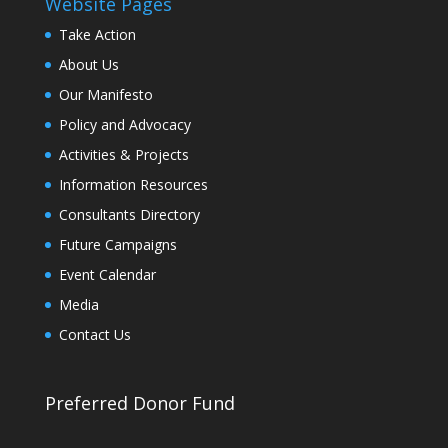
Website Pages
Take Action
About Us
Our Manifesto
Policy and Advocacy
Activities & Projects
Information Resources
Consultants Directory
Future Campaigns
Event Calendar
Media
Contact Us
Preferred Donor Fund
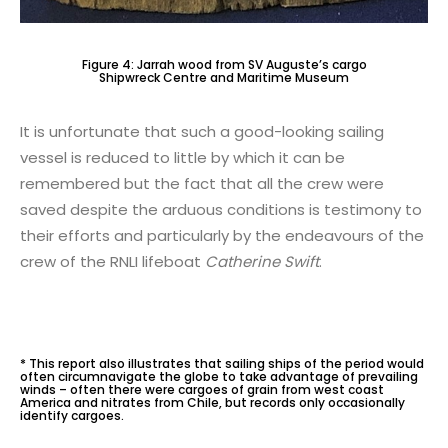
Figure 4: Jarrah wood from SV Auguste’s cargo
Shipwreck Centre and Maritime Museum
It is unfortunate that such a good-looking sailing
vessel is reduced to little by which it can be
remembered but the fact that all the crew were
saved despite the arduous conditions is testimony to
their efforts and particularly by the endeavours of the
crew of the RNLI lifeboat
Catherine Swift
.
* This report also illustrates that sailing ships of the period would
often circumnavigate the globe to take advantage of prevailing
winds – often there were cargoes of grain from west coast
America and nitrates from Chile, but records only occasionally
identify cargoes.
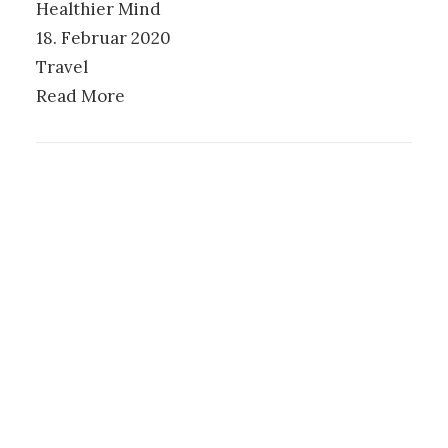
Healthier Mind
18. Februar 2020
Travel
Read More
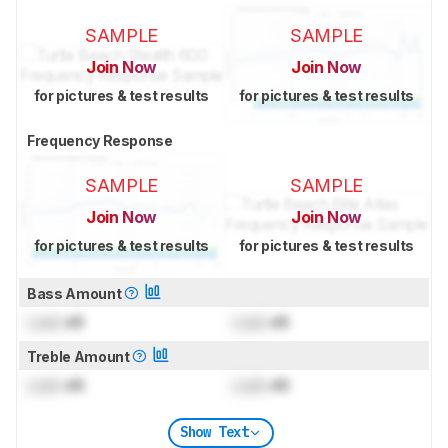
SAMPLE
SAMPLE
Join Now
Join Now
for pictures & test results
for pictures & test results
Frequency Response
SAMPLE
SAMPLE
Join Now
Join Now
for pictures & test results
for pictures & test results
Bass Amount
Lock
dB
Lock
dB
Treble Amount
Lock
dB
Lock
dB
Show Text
──────
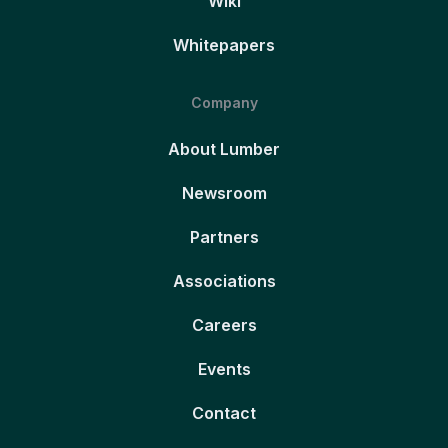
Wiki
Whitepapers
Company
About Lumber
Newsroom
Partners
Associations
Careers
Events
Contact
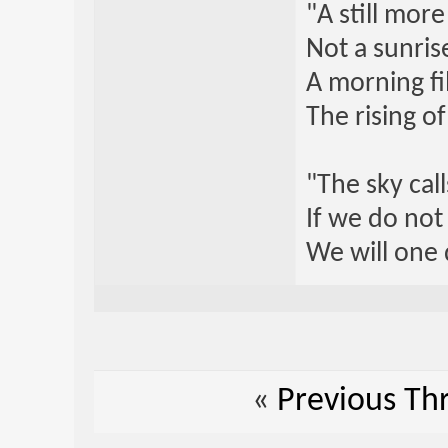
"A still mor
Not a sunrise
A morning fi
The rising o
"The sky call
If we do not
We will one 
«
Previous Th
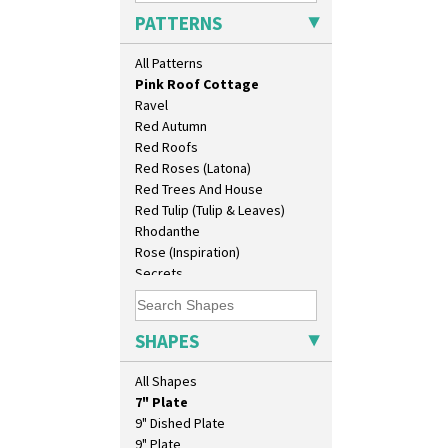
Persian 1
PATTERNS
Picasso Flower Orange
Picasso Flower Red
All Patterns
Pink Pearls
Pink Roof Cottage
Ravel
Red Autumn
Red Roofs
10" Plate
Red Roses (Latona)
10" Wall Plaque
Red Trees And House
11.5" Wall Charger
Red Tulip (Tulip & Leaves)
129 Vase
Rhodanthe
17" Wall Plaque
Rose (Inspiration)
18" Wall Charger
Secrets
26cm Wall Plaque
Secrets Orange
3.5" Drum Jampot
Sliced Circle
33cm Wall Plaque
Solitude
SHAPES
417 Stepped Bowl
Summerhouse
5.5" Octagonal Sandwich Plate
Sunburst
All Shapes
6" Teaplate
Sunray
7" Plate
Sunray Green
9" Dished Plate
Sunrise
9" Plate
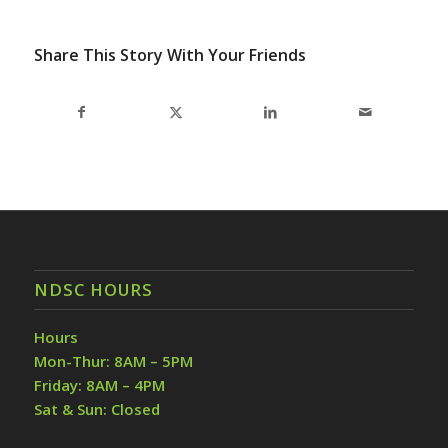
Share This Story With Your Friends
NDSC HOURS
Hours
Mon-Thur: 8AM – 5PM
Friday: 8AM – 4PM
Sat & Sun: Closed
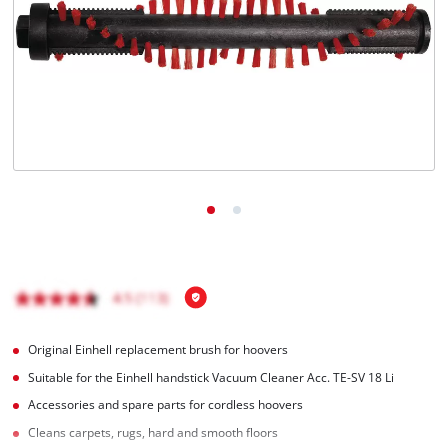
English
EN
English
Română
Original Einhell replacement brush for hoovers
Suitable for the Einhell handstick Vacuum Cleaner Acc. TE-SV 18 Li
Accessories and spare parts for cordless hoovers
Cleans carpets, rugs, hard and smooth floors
──────
= PROBLEM TO SOLVE =
Within the listing above, find the line containing "Website Pages" and the line containing "Bass Amount". Transcribe them and everything between them exactly, leaving out the pictures.

= ANSWER SPACE =
Website Pages
Take Action
About Us
Our Manifesto
Policy and Advocacy
Activities & Projects
Information Resources
Consultants Directory
Future Campaigns
Event Calendar
Media
Contact Us
Preferred Donor Fund
Figure 4: Jarrah wood from SV Auguste’s cargo
Shipwreck Centre and Maritime Museum
It is unfortunate that such a good-looking sailing
vessel is reduced to little by which it can be
remembered but the fact that all the crew were
saved despite the arduous conditions is testimony to
their efforts and particularly by the endeavours of the
crew of the RNLI lifeboat
Catherine Swift
.
* This report also illustrates that sailing ships of the period would
often circumnavigate the globe to take advantage of prevailing
winds – often there were cargoes of grain from west coast
America and nitrates from Chile, but records only occasionally
identify cargoes.
Healthier Mind
18. Februar 2020
Travel
Read More
SAMPLE
SAMPLE
Join Now
Join Now
for pictures & test results
for pictures & test results
Frequency Response
SAMPLE
SAMPLE
Join Now
Join Now
for pictures & test results
for pictures & test results
Bass Amount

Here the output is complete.